It is hard to believe that it has been over a year since this whole pandemic started. I was going through our face masks and found some that I had bought when it first started. I commented to my husband that when I bought them, I thought we were only going to need them for a week or two. Well here we are, over a year later, and everyone in our house has a multitude of masks.
I don’t know how much longer this pandemic stuff will go on, but now there are vaccines and people are beginning to socialize more, which comes with its own set of issues. We are beginning to emerge from our isolation, and some, if not all of us, are feeling a little rusty on our social skills! Now it isn’t just normal social skills either, but we need to navigate masking etiquette and social distancing. It can feel like a lot to navigate in this already stressful time.

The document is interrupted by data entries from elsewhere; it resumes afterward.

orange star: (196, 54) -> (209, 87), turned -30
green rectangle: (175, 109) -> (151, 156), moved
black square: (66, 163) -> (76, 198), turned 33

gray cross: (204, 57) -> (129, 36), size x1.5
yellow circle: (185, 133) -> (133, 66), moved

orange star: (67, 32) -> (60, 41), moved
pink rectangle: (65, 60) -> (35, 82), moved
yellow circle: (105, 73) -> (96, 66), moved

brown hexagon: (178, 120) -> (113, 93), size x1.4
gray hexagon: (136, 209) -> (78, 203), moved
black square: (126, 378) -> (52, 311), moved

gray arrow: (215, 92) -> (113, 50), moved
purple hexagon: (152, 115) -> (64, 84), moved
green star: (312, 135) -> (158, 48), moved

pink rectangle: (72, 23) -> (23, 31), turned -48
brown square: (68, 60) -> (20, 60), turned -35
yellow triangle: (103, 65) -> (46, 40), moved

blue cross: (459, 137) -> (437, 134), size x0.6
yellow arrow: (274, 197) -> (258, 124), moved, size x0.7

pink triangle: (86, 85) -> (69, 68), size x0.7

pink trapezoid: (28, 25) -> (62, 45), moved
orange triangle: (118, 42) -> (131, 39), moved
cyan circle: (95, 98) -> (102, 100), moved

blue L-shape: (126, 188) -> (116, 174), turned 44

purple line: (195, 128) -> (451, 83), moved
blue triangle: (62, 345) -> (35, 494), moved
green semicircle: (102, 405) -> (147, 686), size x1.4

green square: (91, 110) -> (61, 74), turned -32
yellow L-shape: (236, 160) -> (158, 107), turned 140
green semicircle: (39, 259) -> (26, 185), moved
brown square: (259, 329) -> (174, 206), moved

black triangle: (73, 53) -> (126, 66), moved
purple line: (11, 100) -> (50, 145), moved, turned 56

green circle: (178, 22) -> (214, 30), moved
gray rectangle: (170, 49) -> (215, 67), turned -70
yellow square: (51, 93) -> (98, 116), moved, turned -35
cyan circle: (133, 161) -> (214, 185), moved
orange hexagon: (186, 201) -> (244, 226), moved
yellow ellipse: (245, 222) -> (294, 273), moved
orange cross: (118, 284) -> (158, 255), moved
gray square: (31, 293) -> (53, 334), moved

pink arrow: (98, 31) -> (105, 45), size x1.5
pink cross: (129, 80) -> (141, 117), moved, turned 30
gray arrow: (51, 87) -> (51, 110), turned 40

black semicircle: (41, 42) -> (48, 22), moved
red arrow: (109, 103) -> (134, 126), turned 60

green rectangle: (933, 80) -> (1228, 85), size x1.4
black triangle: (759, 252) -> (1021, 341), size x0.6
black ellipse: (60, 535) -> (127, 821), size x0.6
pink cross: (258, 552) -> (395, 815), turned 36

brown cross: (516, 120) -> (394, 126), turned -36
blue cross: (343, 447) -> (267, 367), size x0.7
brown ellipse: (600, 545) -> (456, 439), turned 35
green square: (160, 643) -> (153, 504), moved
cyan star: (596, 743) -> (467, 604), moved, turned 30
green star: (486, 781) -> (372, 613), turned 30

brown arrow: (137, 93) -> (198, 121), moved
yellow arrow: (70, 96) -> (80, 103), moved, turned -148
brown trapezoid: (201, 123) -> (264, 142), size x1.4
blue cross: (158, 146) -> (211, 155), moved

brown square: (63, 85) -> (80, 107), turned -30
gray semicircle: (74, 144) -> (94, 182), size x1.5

So, with all of that going on, let’s just do a little review for all of our sakes:
- Distance: Different cultures have different norms as far as how far away you stand from another person. It used to be that in the US, it was socially acceptable to be about an arm’s length away from someone. To some degree, this is a little different now. Now you are supposed to stay six feet apart, sometimes three. Figure out your comfort zone in this area and be respectful of what other people are comfortable with.
- Conflict: As we spend more time around others, we are going to experience more conflict. Some skills are especially helpful with conflict.
- Perspective taking — try to see things from the other person’s point of view. This also plays a big part in empathy.
- When you are in conflict, be specific and use your feelings. I often recommend starting with a statement such as “I feel (specific emotion) when/because (specific event).” You need to be specific. What we mean by that is choose a time that you felt this way, and only choose that time. If you tell me that you are upset that I never wash the dishes, it will automatically put me on the defensive. I will tell you when I last washed the dishes; I don’t want to be labeled the “never dish washer.” However, if you tell me that you feel frustrated because I didn’t wash the dishes last night, then we are going to have a different conversation. Use your emotion words.
- Engage:
- Ask open-ended questions. These are questions that require more than a “yes” or “no.” An example might be asking a child about school. A closed question might be something like, “Did you have a good day at school?” An open-ended question might be, “What was your favorite part of school today?”
- Answer questions with more than a one-word answer.
- Eye-contact: Work on maintaining eye contact. This can feel uncomfortable, and especially so if you have gotten out of practice! Make a goal of trying to meet someone’s eyes once, and then twice. You can practice this skill at home. Start with a small goal of meeting someone’s eyes for three seconds once in the conversation. Then go from there, making your goals a little longer and more frequent as you get comfortable. Eye contact is especially important as half of our faces are covered right now, so look at the top part of someone’s face to get clues as to how they are feeling.
- Listen: Active listening is a skill. When you are talking to someone, try to listen to what they are saying BEFORE you start thinking about how to respond. Reflect back to someone what you heard “I hear you saying … Did I get that right?”
I hope this little social skills boot camp was helpful for you. If you need more help navigating social skills during this time, you can do a quick google search, or talk with your therapist. We can always practice in session with you.